Attempting to run the process on each one of the 10 images yielded no better results, as the fog clouded all images.
Attempt 1: Hough transforms
Hough transforms felt like the most natural choice, as they are "the" go-to for finding circles in images. However, the uneven shape of the pins (which usually look circular and metallic, but not completely) made this difficult.
It would work "OK" for pucks (larger circles upon which pins are placed), but pins themselves would not pop against the background once the image was greyed and blurred further to reduce noise.
No matter what, parameters, DP ratio, I could not achieve a sufficiently low false positive/negative ratio, nor could I reliably detect unpopulated pins (which are only 1 or 2 cm smaller in radius than a populated pin)
Attempt 2: Blob detection
If I could run an edge detection algorithm, I could calculate the area of the blob (which may not be a circle), and then verify if the area is closer to a pin/non-pin.
Unfortunately, the same issue that plagued Hough transforms arose: not enough contrast. Even by bumping up the contrast artificially, introducing more aggressive mechanisms that would make features pop, it would not work.
Attempt 3: KNN clustering/colour averaging
Instead of obtaining the bounds of each pin, what if I selected the areas in which I knew pins sat, and got the average colour from that? Darker colours would mean no pin, and lighter colours would mean presence of metal, meaning a pin was likely to be present.
Yet again, that was foiled, as noise/different puck colours would mess with the average colour. So instead, I took to KNN clustering to find the dominant colours (similar to my mosaic building adventures).
That wasn't reliable either - sometimes the fog would be too strong, and the puck/pin would meld into one, just enough to be discernible for a human, but not for a machine.
Attempt 4: Single class YOLO model
Although I avoided ML like the plague, this felt like the best option. I trained a single class YOLO model to detect pins, and if said pins fell under the area under which a pin normally sat, I would consider that area to have a pin.
Since single class models are a pain to train due to the lack of negative examples, that also had less-than-optimal yield, with plenty of false negatives.
Attempt 5: Binary classification model
Binary classification seemed like the best fit - either something had a pin or didn't, and would make my life much easier.

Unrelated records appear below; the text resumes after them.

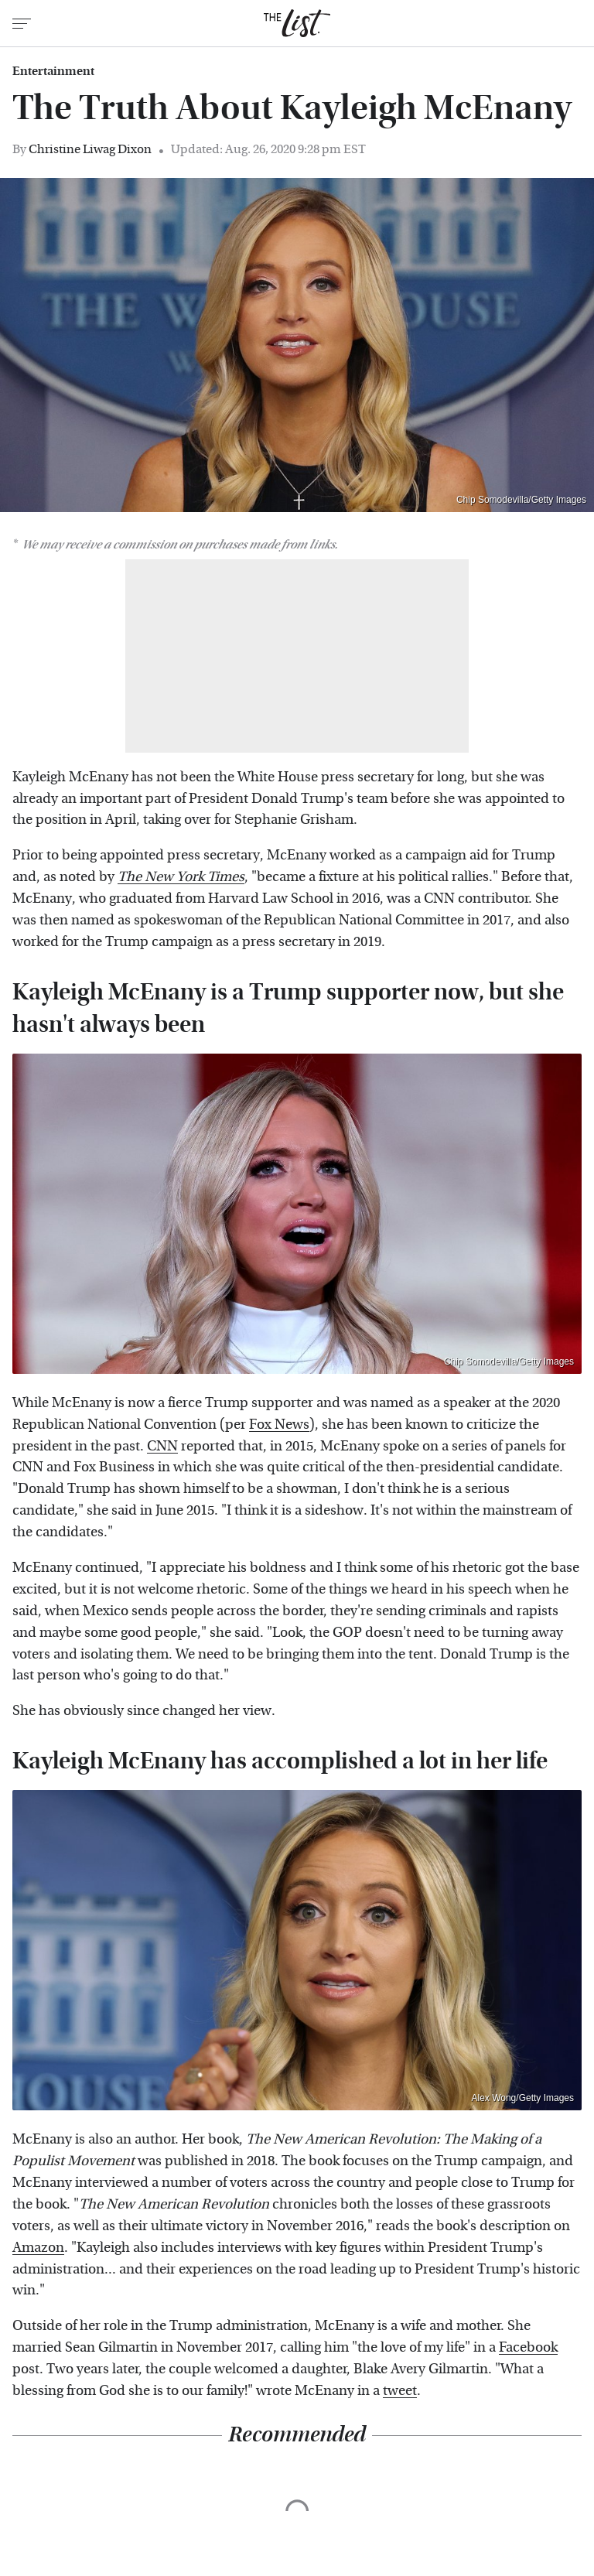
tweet (400, 2391)
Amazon (38, 2247)
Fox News (279, 1424)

I could crop the area in which I suspected a pin may reside, and predict the presence of a pin in there.
That went remarkably well - 98% accuracy, only a dozen of false positives/negatives over >350 pins, but that still wasn't accurate enough.
The reason being that between new loads of pucks being loaded, the pins/pucks would shift ever so slightly in the camera's FOV, making hardcoding their positions impossible. I had to then assess where these sat, and build out my matrix of pin positions at runtime.
Puck positioning correction
I went back to the original method for this step - Hough transforms. They performed well enough for larger circles with more prominent features and edges, so that was enough for pucks/the outer bounds of the LN2 bath.
So far so good, I could find the centre of the bath reliably, but a problem presented: the lid would sometimes overlap with the edges of the bath, making the detected circle off center, but ever so slightly so.
Because of it, I've decided to search for the "centre puck" in a 200x200 area in what I knew to be the centre, and use that as a reference to correct for the error induced in the original measurement (as caused by the positioning of the lid).
Since all distances will always be constant relative to the centre of the bath, regardless of where the camera was positioned, we only need this one reference point to perform "dead reckoning" to find each puck. However, the camera's angle and distance from the bath may alter the pixel distance, so although the actual distance doesn't change, the perceived distance does.
We can correct this by taking at least one puck from each one of the concentric puck circles, and once again performing Hough transforms to get its actual distance and angle offset from the centre, and we can infer the positions of all other pucks in that one circle based on the first one (given the pucks follow a periodic positioning pattern).
Conclusion
This is just a silly project, but it's an example of how one can coordinate ML-based approaches to computer vision alongside more traditional techniques to get the best out of both worlds, all in accordance to the law of least power. I couldn't have done this without models, nor would it be wise to try and bruteforce this with models.
As a matter of fact, I'd have to get the positions/names of each pin regardless, so I would have to find a non-model approach for positioning pins anyway.